**What you should do:**
What you produce should be every line from the data that includes "Māori".

** Given entries follows **

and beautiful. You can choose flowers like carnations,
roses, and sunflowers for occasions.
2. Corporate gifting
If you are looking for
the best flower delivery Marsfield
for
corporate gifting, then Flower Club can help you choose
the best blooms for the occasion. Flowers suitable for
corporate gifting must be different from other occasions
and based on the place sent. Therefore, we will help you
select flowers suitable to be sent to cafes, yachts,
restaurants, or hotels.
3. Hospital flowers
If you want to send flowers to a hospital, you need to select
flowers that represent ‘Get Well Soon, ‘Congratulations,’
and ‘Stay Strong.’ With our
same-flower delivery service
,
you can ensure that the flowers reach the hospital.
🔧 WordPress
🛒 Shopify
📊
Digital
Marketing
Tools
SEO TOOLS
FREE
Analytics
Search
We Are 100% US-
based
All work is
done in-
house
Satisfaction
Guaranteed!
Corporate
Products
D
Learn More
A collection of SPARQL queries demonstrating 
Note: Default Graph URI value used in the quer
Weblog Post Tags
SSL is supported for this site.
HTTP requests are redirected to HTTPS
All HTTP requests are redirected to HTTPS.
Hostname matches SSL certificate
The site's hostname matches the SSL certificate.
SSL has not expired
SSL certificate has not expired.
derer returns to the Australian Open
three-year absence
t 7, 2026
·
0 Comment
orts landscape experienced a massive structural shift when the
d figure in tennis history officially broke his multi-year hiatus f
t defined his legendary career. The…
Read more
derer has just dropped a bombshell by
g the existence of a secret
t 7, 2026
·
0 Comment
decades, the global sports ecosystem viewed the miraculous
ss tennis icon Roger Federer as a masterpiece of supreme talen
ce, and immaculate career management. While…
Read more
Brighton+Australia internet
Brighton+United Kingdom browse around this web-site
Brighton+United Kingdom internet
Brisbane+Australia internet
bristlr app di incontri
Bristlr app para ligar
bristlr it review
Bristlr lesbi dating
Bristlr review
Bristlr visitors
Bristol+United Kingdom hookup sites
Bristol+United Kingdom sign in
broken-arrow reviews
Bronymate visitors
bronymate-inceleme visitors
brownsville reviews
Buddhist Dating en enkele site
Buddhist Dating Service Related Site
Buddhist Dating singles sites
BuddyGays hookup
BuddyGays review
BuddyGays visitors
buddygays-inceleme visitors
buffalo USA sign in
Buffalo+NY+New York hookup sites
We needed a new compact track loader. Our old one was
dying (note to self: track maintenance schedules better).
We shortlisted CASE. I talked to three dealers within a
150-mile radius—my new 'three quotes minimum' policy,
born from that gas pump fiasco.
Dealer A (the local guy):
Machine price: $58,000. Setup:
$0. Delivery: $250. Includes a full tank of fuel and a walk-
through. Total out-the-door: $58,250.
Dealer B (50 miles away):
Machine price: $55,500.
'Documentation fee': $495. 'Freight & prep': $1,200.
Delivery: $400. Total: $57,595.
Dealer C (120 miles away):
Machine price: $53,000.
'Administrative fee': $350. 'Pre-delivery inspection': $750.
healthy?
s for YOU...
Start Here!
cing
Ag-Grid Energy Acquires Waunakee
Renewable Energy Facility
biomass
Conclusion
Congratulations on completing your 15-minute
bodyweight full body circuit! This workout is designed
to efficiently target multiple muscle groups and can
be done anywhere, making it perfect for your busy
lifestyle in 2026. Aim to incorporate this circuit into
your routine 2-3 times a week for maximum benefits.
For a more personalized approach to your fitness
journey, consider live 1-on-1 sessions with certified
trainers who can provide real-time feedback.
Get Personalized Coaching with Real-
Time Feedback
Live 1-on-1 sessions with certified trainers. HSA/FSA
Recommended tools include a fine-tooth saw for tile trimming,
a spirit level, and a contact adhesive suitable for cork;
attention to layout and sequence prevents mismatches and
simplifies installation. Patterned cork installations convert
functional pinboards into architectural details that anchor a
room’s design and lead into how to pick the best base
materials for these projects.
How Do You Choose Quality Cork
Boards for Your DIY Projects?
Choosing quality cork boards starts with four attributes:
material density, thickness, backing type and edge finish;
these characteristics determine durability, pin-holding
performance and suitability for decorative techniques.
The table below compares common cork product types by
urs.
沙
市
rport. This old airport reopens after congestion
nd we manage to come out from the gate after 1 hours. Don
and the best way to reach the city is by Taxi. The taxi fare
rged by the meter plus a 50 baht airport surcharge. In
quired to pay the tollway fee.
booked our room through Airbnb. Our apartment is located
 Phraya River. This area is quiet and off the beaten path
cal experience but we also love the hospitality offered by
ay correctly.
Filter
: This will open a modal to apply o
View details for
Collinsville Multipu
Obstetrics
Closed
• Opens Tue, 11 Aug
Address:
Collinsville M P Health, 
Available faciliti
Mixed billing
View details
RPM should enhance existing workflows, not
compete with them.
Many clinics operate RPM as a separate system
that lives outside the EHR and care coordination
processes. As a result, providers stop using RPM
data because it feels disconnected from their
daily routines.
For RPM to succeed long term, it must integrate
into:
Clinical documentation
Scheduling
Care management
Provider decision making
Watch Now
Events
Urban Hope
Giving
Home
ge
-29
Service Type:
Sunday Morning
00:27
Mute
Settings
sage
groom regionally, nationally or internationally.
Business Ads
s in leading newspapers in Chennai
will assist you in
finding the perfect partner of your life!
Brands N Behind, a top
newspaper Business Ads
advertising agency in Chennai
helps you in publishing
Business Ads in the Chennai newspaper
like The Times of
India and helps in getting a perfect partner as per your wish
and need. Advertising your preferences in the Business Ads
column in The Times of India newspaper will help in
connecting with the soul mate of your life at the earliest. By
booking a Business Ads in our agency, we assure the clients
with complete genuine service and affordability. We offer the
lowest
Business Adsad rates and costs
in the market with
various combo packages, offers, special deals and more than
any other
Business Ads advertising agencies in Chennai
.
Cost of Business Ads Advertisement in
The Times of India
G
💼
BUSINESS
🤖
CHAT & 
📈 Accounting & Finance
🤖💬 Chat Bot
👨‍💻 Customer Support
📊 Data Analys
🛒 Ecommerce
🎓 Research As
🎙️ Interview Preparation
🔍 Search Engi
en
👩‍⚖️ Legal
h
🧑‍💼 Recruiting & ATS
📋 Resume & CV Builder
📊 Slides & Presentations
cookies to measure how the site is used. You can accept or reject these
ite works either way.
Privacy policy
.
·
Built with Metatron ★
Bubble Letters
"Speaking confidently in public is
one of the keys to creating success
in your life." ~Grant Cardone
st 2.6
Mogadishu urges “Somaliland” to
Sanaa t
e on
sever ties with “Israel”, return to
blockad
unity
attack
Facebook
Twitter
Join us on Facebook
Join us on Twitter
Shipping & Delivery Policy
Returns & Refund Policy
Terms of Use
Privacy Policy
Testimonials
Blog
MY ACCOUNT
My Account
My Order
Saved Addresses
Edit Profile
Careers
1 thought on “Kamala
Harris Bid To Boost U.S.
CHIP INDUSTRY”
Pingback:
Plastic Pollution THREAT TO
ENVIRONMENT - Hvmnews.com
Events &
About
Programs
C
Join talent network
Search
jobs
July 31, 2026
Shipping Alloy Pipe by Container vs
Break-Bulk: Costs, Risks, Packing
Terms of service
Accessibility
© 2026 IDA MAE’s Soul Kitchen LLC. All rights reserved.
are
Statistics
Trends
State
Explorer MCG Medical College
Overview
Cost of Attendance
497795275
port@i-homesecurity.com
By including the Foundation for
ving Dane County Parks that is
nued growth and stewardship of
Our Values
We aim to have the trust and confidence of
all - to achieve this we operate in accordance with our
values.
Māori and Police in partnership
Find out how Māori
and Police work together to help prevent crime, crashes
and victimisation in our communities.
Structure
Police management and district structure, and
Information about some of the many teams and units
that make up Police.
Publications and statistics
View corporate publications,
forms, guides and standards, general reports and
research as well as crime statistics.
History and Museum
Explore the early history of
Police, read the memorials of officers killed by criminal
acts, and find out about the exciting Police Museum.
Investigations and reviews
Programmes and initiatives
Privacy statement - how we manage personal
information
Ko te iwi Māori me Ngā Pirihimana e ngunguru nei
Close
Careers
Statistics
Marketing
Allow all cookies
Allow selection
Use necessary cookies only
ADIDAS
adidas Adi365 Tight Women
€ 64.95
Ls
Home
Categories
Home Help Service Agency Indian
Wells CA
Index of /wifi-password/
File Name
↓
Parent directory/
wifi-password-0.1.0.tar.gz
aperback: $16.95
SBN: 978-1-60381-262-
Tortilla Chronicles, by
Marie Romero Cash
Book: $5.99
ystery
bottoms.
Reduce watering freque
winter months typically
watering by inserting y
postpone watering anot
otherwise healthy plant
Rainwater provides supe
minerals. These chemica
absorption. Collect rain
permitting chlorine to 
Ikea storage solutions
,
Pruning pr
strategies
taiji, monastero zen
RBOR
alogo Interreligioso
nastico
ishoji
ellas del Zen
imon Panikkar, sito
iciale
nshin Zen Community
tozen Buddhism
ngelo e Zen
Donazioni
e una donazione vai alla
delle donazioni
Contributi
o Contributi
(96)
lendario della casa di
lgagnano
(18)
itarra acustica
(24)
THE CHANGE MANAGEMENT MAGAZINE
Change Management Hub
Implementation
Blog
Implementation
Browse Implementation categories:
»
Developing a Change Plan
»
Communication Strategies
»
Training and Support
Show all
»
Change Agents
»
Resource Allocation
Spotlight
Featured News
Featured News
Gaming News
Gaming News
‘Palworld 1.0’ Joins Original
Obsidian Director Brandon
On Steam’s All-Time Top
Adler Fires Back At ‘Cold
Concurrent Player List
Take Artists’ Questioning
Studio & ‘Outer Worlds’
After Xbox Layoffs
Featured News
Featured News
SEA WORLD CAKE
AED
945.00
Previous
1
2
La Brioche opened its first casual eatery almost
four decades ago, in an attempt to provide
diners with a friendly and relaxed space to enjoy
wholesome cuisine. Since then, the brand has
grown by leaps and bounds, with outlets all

** End of Given entries **

**The answer:**
Māori and Police in partnership
Find out how Māori
Ko te iwi Māori me Ngā Pirihimana e ngunguru nei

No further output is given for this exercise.